Yarın 8 Mart Dünya Emekçi Kadınlar Günü. Tüm dünyanın ve ülkemin emekçi kadınlarına selam olsun, günleri kutlu olsun diyorum.
8 Mart 1857, Amerika'nın New York kentinde 40 bin dokuma işçisi kadın daha iyi çalışma koşulları için greve gittiğinde polisin saldırısına uğramış, çıkan yangında 129 kadın işçi can vermiştir. İşte bu nedenle 8 Mart günü, 1910 yılında toplanan Uluslararası Sosyalist Kadınlar Konferansı'nda alınan karar uyarınca tüm dünyanın emekçi kadınlarının mücadele günü olmuştur.

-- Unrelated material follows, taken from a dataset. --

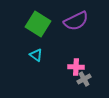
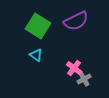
green square: moved 2 px down
pink cross: moved 2 px left, 1 px down; rotated 35 degrees clockwise
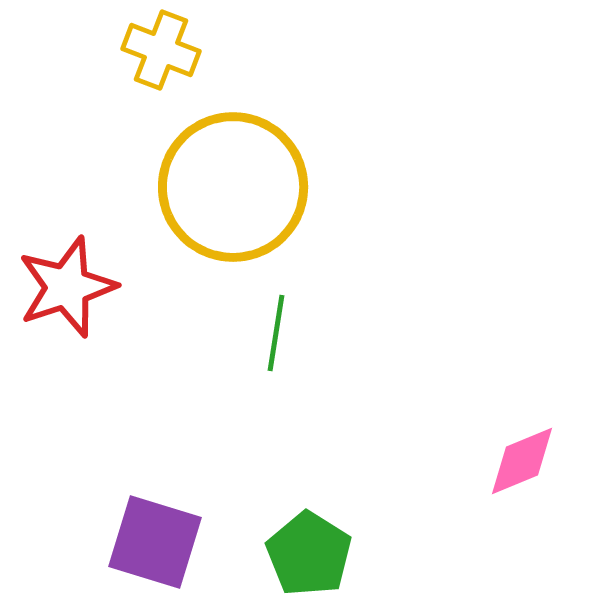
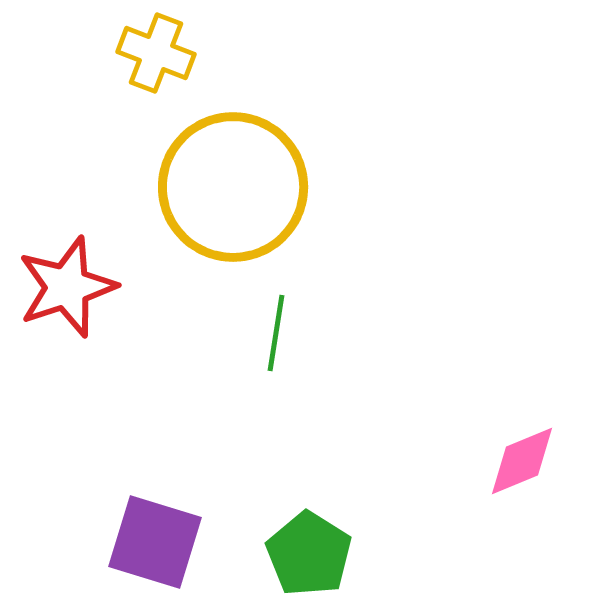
yellow cross: moved 5 px left, 3 px down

İşte böylesine anlamlı bir mücadele gününde, Türkiye'deki kadınların, kadın örgütlerinin büyük uğraşıları ve emekleri sonucunda Türkiye Büyük Millet Meclisinde, bir insanlık suçu olan kadına karşı şiddetin önlenmesi tasarısını görüşüyoruz. Ülkemizde son yıllarda kadın cinayetleri, kadına karşı şiddet o denli arttı ki artık bu insanlık dışı duruma daha fazla seyirci kalınamazdı. Nedendir kadına karşı bu kadar şiddet? Nedir eşlerin, babaların, kardeşlerin bu büyük vahşetinin nedeni? Nedir kadın cinayetlerinin temelinde yatan şey? Bu kadın cinayetlerinin ve kadına yönelik şiddetin nedeni, görünürde, töre, namus, öfke gibi nedenler gösterilse de asıl neden, erkekler tarafından kadının, üzerinde hak iddia ettikleri bir mal gibi görülmesi, ikinci sınıf bir insan gibi görülmesidir. İşte bu nedenlerle erkekler, kadınlara yaptıkları her türlü ezayı cefayı kendi hakları gibi görüyorlar.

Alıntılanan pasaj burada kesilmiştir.